**Data for review**
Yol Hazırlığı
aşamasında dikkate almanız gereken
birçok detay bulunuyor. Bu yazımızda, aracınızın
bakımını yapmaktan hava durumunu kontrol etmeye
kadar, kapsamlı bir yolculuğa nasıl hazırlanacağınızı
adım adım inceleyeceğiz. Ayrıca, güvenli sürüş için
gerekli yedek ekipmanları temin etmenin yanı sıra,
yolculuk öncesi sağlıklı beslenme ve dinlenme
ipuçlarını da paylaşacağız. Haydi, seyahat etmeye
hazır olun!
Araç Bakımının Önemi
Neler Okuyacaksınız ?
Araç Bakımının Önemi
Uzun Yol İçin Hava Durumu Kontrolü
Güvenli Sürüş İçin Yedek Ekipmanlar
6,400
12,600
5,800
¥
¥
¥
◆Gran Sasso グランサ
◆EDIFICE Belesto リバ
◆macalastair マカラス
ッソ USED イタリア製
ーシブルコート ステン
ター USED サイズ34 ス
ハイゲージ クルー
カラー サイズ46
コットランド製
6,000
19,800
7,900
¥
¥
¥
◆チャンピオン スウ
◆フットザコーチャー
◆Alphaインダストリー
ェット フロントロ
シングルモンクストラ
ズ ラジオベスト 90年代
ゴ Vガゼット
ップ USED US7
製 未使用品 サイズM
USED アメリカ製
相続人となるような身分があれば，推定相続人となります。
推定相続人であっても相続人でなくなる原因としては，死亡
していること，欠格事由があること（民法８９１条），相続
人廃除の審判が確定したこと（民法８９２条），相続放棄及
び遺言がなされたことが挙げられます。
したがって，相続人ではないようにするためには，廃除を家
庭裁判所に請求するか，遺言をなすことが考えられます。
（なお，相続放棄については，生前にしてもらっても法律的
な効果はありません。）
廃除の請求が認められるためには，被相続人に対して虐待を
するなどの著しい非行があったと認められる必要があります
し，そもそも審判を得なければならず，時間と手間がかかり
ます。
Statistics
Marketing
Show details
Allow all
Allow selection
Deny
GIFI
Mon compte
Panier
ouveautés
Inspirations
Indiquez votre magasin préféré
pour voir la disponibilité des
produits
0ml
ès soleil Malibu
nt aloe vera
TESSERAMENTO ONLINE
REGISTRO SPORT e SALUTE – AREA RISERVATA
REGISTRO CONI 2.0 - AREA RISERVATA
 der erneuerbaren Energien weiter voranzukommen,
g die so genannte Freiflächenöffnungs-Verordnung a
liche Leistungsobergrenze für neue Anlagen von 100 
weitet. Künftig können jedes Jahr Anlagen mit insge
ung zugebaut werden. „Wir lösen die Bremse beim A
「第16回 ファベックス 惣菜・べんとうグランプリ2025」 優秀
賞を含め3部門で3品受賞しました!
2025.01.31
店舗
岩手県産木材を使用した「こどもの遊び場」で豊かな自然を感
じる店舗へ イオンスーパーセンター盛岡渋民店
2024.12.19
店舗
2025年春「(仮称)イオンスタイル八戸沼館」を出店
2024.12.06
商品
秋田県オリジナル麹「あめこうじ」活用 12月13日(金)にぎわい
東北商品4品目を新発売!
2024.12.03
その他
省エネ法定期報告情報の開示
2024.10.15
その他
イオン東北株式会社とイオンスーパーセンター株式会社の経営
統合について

**Work required**
An identical copy of the entries above is the expected result.

**The completed task**
Yol Hazırlığı
aşamasında dikkate almanız gereken
birçok detay bulunuyor. Bu yazımızda, aracınızın
bakımını yapmaktan hava durumunu kontrol etmeye
kadar, kapsamlı bir yolculuğa nasıl hazırlanacağınızı
adım adım inceleyeceğiz. Ayrıca, güvenli sürüş için
gerekli yedek ekipmanları temin etmenin yanı sıra,
yolculuk öncesi sağlıklı beslenme ve dinlenme
ipuçlarını da paylaşacağız. Haydi, seyahat etmeye
hazır olun!
Araç Bakımının Önemi
Neler Okuyacaksınız ?
Araç Bakımının Önemi
Uzun Yol İçin Hava Durumu Kontrolü
Güvenli Sürüş İçin Yedek Ekipmanlar
6,400
12,600
5,800
¥
¥
¥
◆Gran Sasso グランサ
◆EDIFICE Belesto リバ
◆macalastair マカラス
ッソ USED イタリア製
ーシブルコート ステン
ター USED サイズ34 ス
ハイゲージ クルー
カラー サイズ46
コットランド製
6,000
19,800
7,900
¥
¥
¥
◆チャンピオン スウ
◆フットザコーチャー
◆Alphaインダストリー
ェット フロントロ
シングルモンクストラ
ズ ラジオベスト 90年代
ゴ Vガゼット
ップ USED US7
製 未使用品 サイズM
USED アメリカ製
相続人となるような身分があれば，推定相続人となります。
推定相続人であっても相続人でなくなる原因としては，死亡
していること，欠格事由があること（民法８９１条），相続
人廃除の審判が確定したこと（民法８９２条），相続放棄及
び遺言がなされたことが挙げられます。
したがって，相続人ではないようにするためには，廃除を家
庭裁判所に請求するか，遺言をなすことが考えられます。
（なお，相続放棄については，生前にしてもらっても法律的
な効果はありません。）
廃除の請求が認められるためには，被相続人に対して虐待を
するなどの著しい非行があったと認められる必要があります
し，そもそも審判を得なければならず，時間と手間がかかり
ます。
Statistics
Marketing
Show details
Allow all
Allow selection
Deny
GIFI
Mon compte
Panier
ouveautés
Inspirations
Indiquez votre magasin préféré
pour voir la disponibilité des
produits
0ml
ès soleil Malibu
nt aloe vera
TESSERAMENTO ONLINE
REGISTRO SPORT e SALUTE – AREA RISERVATA
REGISTRO CONI 2.0 - AREA RISERVATA
 der erneuerbaren Energien weiter voranzukommen,
g die so genannte Freiflächenöffnungs-Verordnung a
liche Leistungsobergrenze für neue Anlagen von 100 
weitet. Künftig können jedes Jahr Anlagen mit insge
ung zugebaut werden. „Wir lösen die Bremse beim A
「第16回 ファベックス 惣菜・べんとうグランプリ2025」 優秀
賞を含め3部門で3品受賞しました!
2025.01.31
店舗
岩手県産木材を使用した「こどもの遊び場」で豊かな自然を感
じる店舗へ イオンスーパーセンター盛岡渋民店
2024.12.19
店舗
2025年春「(仮称)イオンスタイル八戸沼館」を出店
2024.12.06
商品
秋田県オリジナル麹「あめこうじ」活用 12月13日(金)にぎわい
東北商品4品目を新発売!
2024.12.03
その他
省エネ法定期報告情報の開示
2024.10.15
その他
イオン東北株式会社とイオンスーパーセンター株式会社の経営
統合について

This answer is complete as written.